L'Erythrée, quant à elle, accepte pleinement la décision de la commission arbitrale, comme l'a confirmé à la délégation le Président Afeworki. Le Centre de coordination de déminage de l'ONU en Erythrée devrait poursuivre sa difficile tâche, sous réserve de l'assouplissement de la position éthiopienne. Selon le Centre, il subsiste encore en Erythrée de 250.000 à 300.000 mines, qui auraient été enterrées lors des hostilités, entre 1998 et 2000. Les deux anciens belligérants s'accusent d'ailleurs mutuellement de poursuivre le minage de la frontière.

La MINUEE doit également effectuer le rapatriement des prisonniers de guerre dans leur pays respectif, et M. Legwaila a déploré que la souhaitable réconciliation entre l'Erythrée et l'Ethiopie soit entravée par leur manque d'empressement à rapatrier ces prisonniers, après leur libération.

En conclusion, il a souhaité que tous les membres de la communauté internationale, dont la France, effectuent les pressions diplomatiques adéquates sur les deux parties pour faire évoluer une situation bloquée , et qui sera encore aggravée par les effets d'une probable sécheresse. Les populations victimes de la faim sont, évidemment, peu soucieuses de compromis diplomatique.

2. Les opérations de démobilisation marquent le pas en Erythrée

La question sensible de la démobilisation a été évoquée par la délégation lors de son entrevue avec des parlementaires érythréens. A cette occasion, il lui a été précisé que l'Assemblée nationale de transition, constituée en 1998 pour 5 ans, devrait être renouvelée d'ici à la fin 2003. Ses 150 membres comptent 75 élus 1 ( * ) , et 75 personnalités désignées par le FTLT, parti au pouvoir.
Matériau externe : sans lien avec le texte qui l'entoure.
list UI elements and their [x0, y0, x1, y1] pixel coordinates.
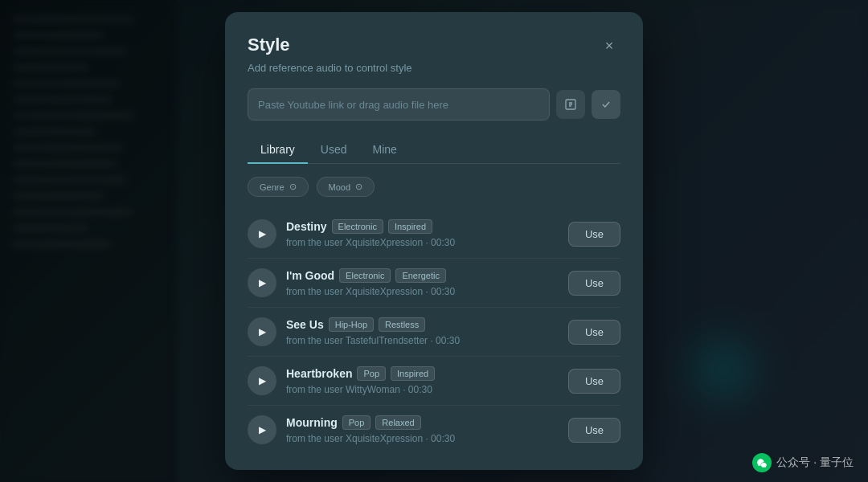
play-button-1[interactable]: ▶ — [248, 219, 276, 248]
play-button-4[interactable]: ▶ — [248, 366, 276, 395]
play-button-2[interactable]: ▶ — [248, 268, 276, 297]
track-tag-hiphop-3: Hip-Hop — [329, 317, 374, 332]
track-info-4: Heartbroken Pop Inspired from the user W… — [286, 366, 559, 395]
track-info-1: Destiny Electronic Inspired from the use… — [286, 219, 559, 248]
track-tag-electronic-1: Electronic — [332, 219, 383, 234]
track-tag-pop-5: Pop — [342, 415, 371, 430]
use-button-4[interactable]: Use — [568, 369, 620, 394]
track-item: ▶ See Us Hip-Hop Restless from the user … — [248, 308, 620, 357]
url-input-row — [248, 88, 620, 120]
track-tag-pop-4: Pop — [357, 366, 386, 381]
use-button-1[interactable]: Use — [568, 222, 620, 247]
filters: Genre ⊙ Mood ⊙ — [248, 177, 620, 197]
watermark-text: 公众号 · 量子位 — [776, 455, 854, 470]
tab-used[interactable]: Used — [308, 137, 360, 164]
track-meta-3: from the user TastefulTrendsetter · 00:3… — [286, 335, 559, 346]
track-meta-4: from the user WittyWoman · 00:30 — [286, 384, 559, 395]
play-button-5[interactable]: ▶ — [248, 415, 276, 444]
modal-header: Style × — [248, 35, 620, 57]
tab-library[interactable]: Library — [248, 137, 308, 164]
style-modal: Style × Add reference audio to control s… — [225, 12, 643, 470]
track-tag-restless-3: Restless — [379, 317, 425, 332]
watermark: 公众号 · 量子位 — [752, 453, 854, 472]
use-button-5[interactable]: Use — [568, 418, 620, 443]
modal-title: Style — [248, 35, 290, 55]
track-name-row-1: Destiny Electronic Inspired — [286, 219, 559, 234]
url-input[interactable] — [248, 88, 550, 120]
track-info-5: Mourning Pop Relaxed from the user Xquis… — [286, 415, 559, 444]
mood-filter[interactable]: Mood ⊙ — [317, 177, 375, 197]
genre-filter[interactable]: Genre ⊙ — [248, 177, 309, 197]
track-meta-5: from the user XquisiteXpression · 00:30 — [286, 433, 559, 444]
track-item: ▶ I'm Good Electronic Energetic from the… — [248, 259, 620, 308]
track-name-5: Mourning — [286, 416, 338, 429]
play-button-3[interactable]: ▶ — [248, 317, 276, 346]
genre-label: Genre — [260, 182, 285, 192]
track-name-row-5: Mourning Pop Relaxed — [286, 415, 559, 430]
track-item: ▶ Heartbroken Pop Inspired from the user… — [248, 357, 620, 406]
track-name-4: Heartbroken — [286, 367, 352, 380]
track-item: ▶ Mourning Pop Relaxed from the user Xqu… — [248, 406, 620, 451]
modal-subtitle: Add reference audio to control style — [248, 62, 620, 74]
track-info-3: See Us Hip-Hop Restless from the user Ta… — [286, 317, 559, 346]
track-name-row-3: See Us Hip-Hop Restless — [286, 317, 559, 332]
track-meta-1: from the user XquisiteXpression · 00:30 — [286, 237, 559, 248]
mood-chevron-icon: ⊙ — [355, 182, 362, 192]
track-item: ▶ Destiny Electronic Inspired from the u… — [248, 210, 620, 259]
mood-label: Mood — [329, 182, 351, 192]
track-name-2: I'm Good — [286, 269, 334, 282]
track-meta-2: from the user XquisiteXpression · 00:30 — [286, 286, 559, 297]
track-tag-relaxed-5: Relaxed — [375, 415, 420, 430]
track-info-2: I'm Good Electronic Energetic from the u… — [286, 268, 559, 297]
confirm-button[interactable] — [592, 90, 620, 119]
use-button-3[interactable]: Use — [568, 320, 620, 345]
track-tag-inspired-4: Inspired — [391, 366, 435, 381]
track-tag-electronic-2: Electronic — [339, 268, 391, 283]
genre-chevron-icon: ⊙ — [289, 182, 297, 192]
track-list: ▶ Destiny Electronic Inspired from the u… — [248, 210, 620, 451]
upload-button[interactable] — [556, 90, 585, 119]
tab-mine[interactable]: Mine — [359, 137, 409, 164]
track-name-1: Destiny — [286, 220, 327, 233]
track-name-row-2: I'm Good Electronic Energetic — [286, 268, 559, 283]
modal-bottom-fade — [248, 451, 620, 470]
tabs: Library Used Mine — [248, 137, 620, 164]
track-tag-inspired-1: Inspired — [388, 219, 432, 234]
track-name-row-4: Heartbroken Pop Inspired — [286, 366, 559, 381]
wechat-icon — [752, 453, 772, 472]
close-button[interactable]: × — [598, 35, 620, 57]
use-button-2[interactable]: Use — [568, 271, 620, 296]
track-tag-energetic-2: Energetic — [395, 268, 445, 283]
track-name-3: See Us — [286, 318, 324, 331]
Les prochaines élections -dont la date est incertaine, en dépit des annonces faites en ce sens par le gouvernement- devraient porter sur l'ensemble des 150 sièges, et mettre donc un terme au statut de parlementaire nommé.

S'agissant de la démobilisation des importantes forces armées érythréennes (250.000 hommes et femmes pour une population de 4,2 millions d'habitants ), une commission nationale créée en 2001, dans la suite de l'accord de paix d'Alger, en a été chargée. Cette commission, dont l'activité doit s'étaler sur 5 ans, s'est fixé comme objectif, dans une première phase, de démobiliser 80.000 combattants en 2002, et de porter cet effectif à 200.000 d'ici la fin de l'année 2003.
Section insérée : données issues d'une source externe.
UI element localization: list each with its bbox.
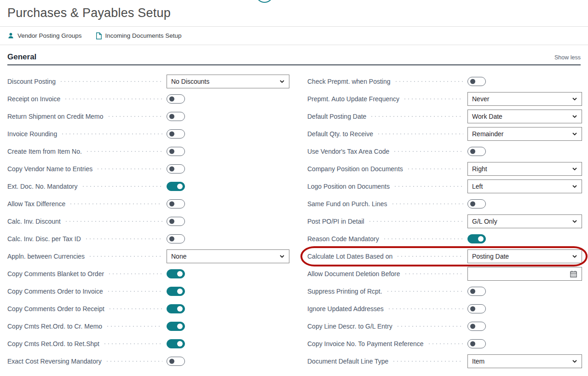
action-label: Incoming Documents Setup [105,32,182,39]
calculate-lot-dates-based-on-select[interactable]: Posting Date [467,249,582,263]
default-posting-date-select[interactable]: Work Date [467,110,582,123]
field-row: Return Shipment on Credit Memo [7,110,289,123]
field-row: Calc. Inv. Discount [7,214,289,228]
field-row: Default Qty. to ReceiveRemainder [307,127,582,141]
discount-posting-select[interactable]: No Discounts [167,75,289,88]
field-row: Invoice Rounding [7,127,289,141]
dotted-leader [383,238,463,240]
page-title: Purchases & Payables Setup [7,5,581,21]
section-title: General [7,52,36,62]
field-row: Prepmt. Auto Update FrequencyNever [307,92,582,106]
toggle-knob [169,167,174,172]
copy-comments-blanket-to-order-toggle[interactable] [167,269,185,278]
copy-comments-order-to-invoice-toggle[interactable] [167,287,185,296]
toggle-knob [169,149,174,154]
field-label: Copy Comments Order to Receipt [7,305,104,312]
vendor-posting-groups-link[interactable]: Vendor Posting Groups [7,32,82,39]
appln-between-currencies-select[interactable]: None [167,249,289,263]
field-label: Default Posting Date [307,113,366,120]
chevron-down-icon [572,184,577,189]
toggle-knob [470,341,475,347]
select-value: Posting Date [472,253,509,260]
ignore-updated-addresses-toggle[interactable] [467,304,486,313]
field-control [467,147,582,156]
field-control: No Discounts [167,75,289,88]
select-value: No Discounts [171,78,209,85]
suppress-printing-of-rcpt-toggle[interactable] [467,287,486,296]
field-label: Logo Position on Documents [307,183,390,190]
allow-tax-difference-toggle[interactable] [167,199,185,208]
field-label: Invoice Rounding [7,130,57,138]
calc-inv-disc-per-tax-id-toggle[interactable] [167,234,185,243]
dotted-leader [64,220,162,222]
show-less-link[interactable]: Show less [554,54,581,62]
field-row: Copy Cmts Ret.Ord. to Ret.Shpt [7,337,289,351]
field-row: Exact Cost Reversing Mandatory [7,354,289,368]
receipt-on-invoice-toggle[interactable] [167,94,185,104]
toggle-knob [478,236,484,242]
check-prepmt-when-posting-toggle[interactable] [467,77,486,86]
same-fund-on-purch-lines-toggle[interactable] [467,199,486,208]
field-control: Remainder [467,127,582,141]
field-control [467,304,582,313]
document-default-line-type-select[interactable]: Item [467,354,582,368]
reason-code-mandatory-toggle[interactable] [467,234,486,243]
purchases-payables-setup-page: Purchases & Payables Setup Vendor Postin… [0,0,588,376]
field-row: Ext. Doc. No. Mandatory [7,179,289,193]
dotted-leader [59,81,162,82]
toggle-knob [470,149,475,154]
chevron-down-icon [572,96,577,102]
invoice-rounding-toggle[interactable] [167,129,185,139]
calc-inv-discount-toggle[interactable] [167,217,185,226]
dotted-leader [393,185,463,187]
copy-cmts-ret-ord-to-cr-memo-toggle[interactable] [167,322,185,331]
exact-cost-reversing-mandatory-toggle[interactable] [167,357,185,366]
post-po-pi-in-detail-select[interactable]: G/L Only [467,214,582,228]
toggle-knob [177,289,183,294]
logo-position-on-documents-select[interactable]: Left [467,179,582,193]
return-shipment-on-credit-memo-toggle[interactable] [167,112,185,121]
field-row: Copy Comments Order to Invoice [7,284,289,298]
copy-cmts-ret-ord-to-ret-shpt-toggle[interactable] [167,339,185,348]
dotted-leader [64,98,162,100]
field-control [467,234,582,243]
actionbar-divider [0,45,588,45]
copy-line-descr-to-g-l-entry-toggle[interactable] [467,322,486,331]
ext-doc-no-mandatory-toggle[interactable] [167,182,185,191]
copy-invoice-no-to-payment-reference-toggle[interactable] [467,339,486,348]
prepmt-auto-update-frequency-select[interactable]: Never [467,92,582,106]
field-label: Ext. Doc. No. Mandatory [7,183,78,190]
default-qty-to-receive-select[interactable]: Remainder [467,127,582,141]
field-control [167,269,289,278]
field-row: Ignore Updated Addresses [307,302,582,316]
field-control [467,267,582,281]
company-position-on-documents-select[interactable]: Right [467,162,582,176]
dotted-leader [393,150,463,152]
field-control [167,112,289,121]
create-item-from-item-no-toggle[interactable] [167,147,185,156]
dotted-leader [69,203,162,205]
field-row: Copy Invoice No. To Payment Reference [307,337,582,351]
field-row: Check Prepmt. when Posting [307,75,582,88]
dotted-leader [86,150,162,152]
copy-comments-order-to-receipt-toggle[interactable] [167,304,185,313]
incoming-documents-setup-link[interactable]: Incoming Documents Setup [96,32,182,40]
field-label: Copy Cmts Ret.Ord. to Ret.Shpt [7,340,99,347]
field-row: Calculate Lot Dates Based onPosting Date [307,249,582,263]
use-vendor-s-tax-area-code-toggle[interactable] [467,147,486,156]
field-label: Allow Document Deletion Before [307,270,400,278]
fields-column-right: Check Prepmt. when PostingPrepmt. Auto U… [307,75,582,372]
field-row: Allow Tax Difference [7,197,289,211]
field-row: Default Posting DateWork Date [307,110,582,123]
toggle-knob [177,341,183,347]
field-control [167,287,289,296]
field-row: Receipt on Invoice [7,92,289,106]
allow-document-deletion-before-date-input[interactable] [467,267,582,281]
dotted-leader [61,133,162,135]
field-control [467,287,582,296]
toggle-knob [470,324,475,329]
copy-vendor-name-to-entries-toggle[interactable] [167,164,185,174]
field-control [167,147,289,156]
page-header: Purchases & Payables Setup [0,0,588,26]
dotted-leader [85,238,162,240]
La Commission dispose d'un siège central à Asmara, et de structures déconcentrées dans tout le pays qui apportent une aide directe aux personnes démobilisées. Celles-ci doivent restituer leurs armes aux commissions locales qui débloquent, en contrepartie, des aides financières graduées, pour éviter les effets pervers découlant de l'attribution globale des sommes promises.
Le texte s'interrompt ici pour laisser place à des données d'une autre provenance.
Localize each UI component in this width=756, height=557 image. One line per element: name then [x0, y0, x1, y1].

La Commission nationale est appuyée financièrement par la Banque mondiale, et diverses ONG spécialisées. Il semble exister un écart important entre les chiffres avancés par les parlementaires érythréens, qui évoquent une montée en puissance de la démobilisation en 2003, avec 5.000 bénéficiaires en janvier, puis 10.000 en février, et les démobilisations effectives. Ceci n'aurait rien de surprenant, car le retour à la vie civile de combattants nombreux et jeunes est une opération délicate à mener à bien dans un pays ravagé par la guerre, et qui offre peu de possibilités d'emploi. De surcroît, certaines sources font état d'une démobilisation en trompe-l'oeil, puisque les combattants rendus à la vie civile seraient organisés en milices, et donc faciles à remobiliser rapidement.

Il faut relever que nombre d'incidents frontaliers récents entre l'Erythrée et l'Ethiopie sont l'oeuvre, d'après la MINUEE, non de forces régulières, mais d'individus mal identifiés, de part et d'autre de la ligne de démarcation. Leur fréquence soutenue, malgré la présence de la MINUEE, démontre que les tensions belliqueuses sont loin d'être apaisées.

L'éventuelle mauvaise volonté d'Asmara à réduire des forces armées pléthoriques ne peut, en l'état, être démontrée. Il faudra, de toute façon, beaucoup de temps pour résorber les séquelles de la guerre, dans les domaines politique, économique ou humain.

* 1 dont 12 députés élus par les Erythréens de l'étranger, qui constituent une importante diaspora.